=== Data listing ===
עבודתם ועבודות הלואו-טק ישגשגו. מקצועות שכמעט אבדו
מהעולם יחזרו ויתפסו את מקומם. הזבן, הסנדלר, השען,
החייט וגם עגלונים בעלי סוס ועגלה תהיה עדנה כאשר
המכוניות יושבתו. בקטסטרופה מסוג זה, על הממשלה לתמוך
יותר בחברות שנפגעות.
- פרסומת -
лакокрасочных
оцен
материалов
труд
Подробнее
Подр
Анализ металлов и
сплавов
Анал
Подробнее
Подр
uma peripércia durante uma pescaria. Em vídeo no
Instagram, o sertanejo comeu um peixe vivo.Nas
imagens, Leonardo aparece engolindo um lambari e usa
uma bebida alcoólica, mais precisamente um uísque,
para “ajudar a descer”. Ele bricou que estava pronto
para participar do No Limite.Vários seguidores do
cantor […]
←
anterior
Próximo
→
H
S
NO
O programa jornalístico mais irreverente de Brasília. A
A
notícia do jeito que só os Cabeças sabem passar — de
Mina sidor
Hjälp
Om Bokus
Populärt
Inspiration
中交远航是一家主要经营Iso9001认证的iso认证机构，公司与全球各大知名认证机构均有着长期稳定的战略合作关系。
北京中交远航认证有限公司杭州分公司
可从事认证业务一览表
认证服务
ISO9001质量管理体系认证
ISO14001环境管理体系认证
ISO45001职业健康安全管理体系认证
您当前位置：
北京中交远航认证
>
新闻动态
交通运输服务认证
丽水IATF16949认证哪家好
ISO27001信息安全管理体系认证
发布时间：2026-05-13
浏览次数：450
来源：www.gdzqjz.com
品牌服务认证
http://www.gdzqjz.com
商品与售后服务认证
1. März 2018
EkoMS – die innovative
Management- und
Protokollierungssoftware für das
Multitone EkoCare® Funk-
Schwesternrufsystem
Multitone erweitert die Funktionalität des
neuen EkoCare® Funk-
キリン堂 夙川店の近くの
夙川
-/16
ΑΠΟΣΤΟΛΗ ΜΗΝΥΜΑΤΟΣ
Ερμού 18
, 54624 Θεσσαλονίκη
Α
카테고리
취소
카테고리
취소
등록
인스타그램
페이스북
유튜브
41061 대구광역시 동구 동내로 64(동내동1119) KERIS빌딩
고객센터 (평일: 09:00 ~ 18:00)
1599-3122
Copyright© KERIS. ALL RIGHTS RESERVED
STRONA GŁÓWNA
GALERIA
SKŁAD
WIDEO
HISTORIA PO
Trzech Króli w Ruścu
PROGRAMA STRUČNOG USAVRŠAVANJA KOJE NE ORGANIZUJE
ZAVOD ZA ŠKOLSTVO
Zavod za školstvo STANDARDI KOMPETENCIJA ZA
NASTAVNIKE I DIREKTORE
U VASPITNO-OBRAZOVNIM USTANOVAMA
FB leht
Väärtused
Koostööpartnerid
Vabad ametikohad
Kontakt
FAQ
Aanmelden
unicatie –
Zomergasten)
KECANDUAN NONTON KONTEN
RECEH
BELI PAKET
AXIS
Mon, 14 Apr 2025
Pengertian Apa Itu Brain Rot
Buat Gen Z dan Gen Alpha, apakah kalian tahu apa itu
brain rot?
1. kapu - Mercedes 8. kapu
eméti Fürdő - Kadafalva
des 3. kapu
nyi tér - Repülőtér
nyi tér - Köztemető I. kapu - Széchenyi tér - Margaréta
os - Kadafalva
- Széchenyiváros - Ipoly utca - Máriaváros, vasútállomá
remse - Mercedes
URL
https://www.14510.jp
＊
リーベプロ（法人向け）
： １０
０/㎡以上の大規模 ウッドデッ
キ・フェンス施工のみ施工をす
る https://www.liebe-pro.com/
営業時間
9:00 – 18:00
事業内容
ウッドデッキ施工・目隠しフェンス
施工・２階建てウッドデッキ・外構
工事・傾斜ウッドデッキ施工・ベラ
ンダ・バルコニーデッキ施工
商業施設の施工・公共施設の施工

=== Work instruction ===
Word for word, retype all of the material.

=== Written answer ===
עבודתם ועבודות הלואו-טק ישגשגו. מקצועות שכמעט אבדו
מהעולם יחזרו ויתפסו את מקומם. הזבן, הסנדלר, השען,
החייט וגם עגלונים בעלי סוס ועגלה תהיה עדנה כאשר
המכוניות יושבתו. בקטסטרופה מסוג זה, על הממשלה לתמוך
יותר בחברות שנפגעות.
- פרסומת -
лакокрасочных
оцен
материалов
труд
Подробнее
Подр
Анализ металлов и
сплавов
Анал
Подробнее
Подр
uma peripércia durante uma pescaria. Em vídeo no
Instagram, o sertanejo comeu um peixe vivo.Nas
imagens, Leonardo aparece engolindo um lambari e usa
uma bebida alcoólica, mais precisamente um uísque,
para “ajudar a descer”. Ele bricou que estava pronto
para participar do No Limite.Vários seguidores do
cantor […]
←
anterior
Próximo
→
H
S
NO
O programa jornalístico mais irreverente de Brasília. A
A
notícia do jeito que só os Cabeças sabem passar — de
Mina sidor
Hjälp
Om Bokus
Populärt
Inspiration
中交远航是一家主要经营Iso9001认证的iso认证机构，公司与全球各大知名认证机构均有着长期稳定的战略合作关系。
北京中交远航认证有限公司杭州分公司
可从事认证业务一览表
认证服务
ISO9001质量管理体系认证
ISO14001环境管理体系认证
ISO45001职业健康安全管理体系认证
您当前位置：
北京中交远航认证
>
新闻动态
交通运输服务认证
丽水IATF16949认证哪家好
ISO27001信息安全管理体系认证
发布时间：2026-05-13
浏览次数：450
来源：www.gdzqjz.com
品牌服务认证
http://www.gdzqjz.com
商品与售后服务认证
1. März 2018
EkoMS – die innovative
Management- und
Protokollierungssoftware für das
Multitone EkoCare® Funk-
Schwesternrufsystem
Multitone erweitert die Funktionalität des
neuen EkoCare® Funk-
キリン堂 夙川店の近くの
夙川
-/16
ΑΠΟΣΤΟΛΗ ΜΗΝΥΜΑΤΟΣ
Ερμού 18
, 54624 Θεσσαλονίκη
Α
카테고리
취소
카테고리
취소
등록
인스타그램
페이스북
유튜브
41061 대구광역시 동구 동내로 64(동내동1119) KERIS빌딩
고객센터 (평일: 09:00 ~ 18:00)
1599-3122
Copyright© KERIS. ALL RIGHTS RESERVED
STRONA GŁÓWNA
GALERIA
SKŁAD
WIDEO
HISTORIA PO
Trzech Króli w Ruścu
PROGRAMA STRUČNOG USAVRŠAVANJA KOJE NE ORGANIZUJE
ZAVOD ZA ŠKOLSTVO
Zavod za školstvo STANDARDI KOMPETENCIJA ZA
NASTAVNIKE I DIREKTORE
U VASPITNO-OBRAZOVNIM USTANOVAMA
FB leht
Väärtused
Koostööpartnerid
Vabad ametikohad
Kontakt
FAQ
Aanmelden
unicatie –
Zomergasten)
KECANDUAN NONTON KONTEN
RECEH
BELI PAKET
AXIS
Mon, 14 Apr 2025
Pengertian Apa Itu Brain Rot
Buat Gen Z dan Gen Alpha, apakah kalian tahu apa itu
brain rot?
1. kapu - Mercedes 8. kapu
eméti Fürdő - Kadafalva
des 3. kapu
nyi tér - Repülőtér
nyi tér - Köztemető I. kapu - Széchenyi tér - Margaréta
os - Kadafalva
- Széchenyiváros - Ipoly utca - Máriaváros, vasútállomá
remse - Mercedes
URL
https://www.14510.jp
＊
リーベプロ（法人向け）
： １０
０/㎡以上の大規模 ウッドデッ
キ・フェンス施工のみ施工をす
る https://www.liebe-pro.com/
営業時間
9:00 – 18:00
事業内容
ウッドデッキ施工・目隠しフェンス
施工・２階建てウッドデッキ・外構
工事・傾斜ウッドデッキ施工・ベラ
ンダ・バルコニーデッキ施工
商業施設の施工・公共施設の施工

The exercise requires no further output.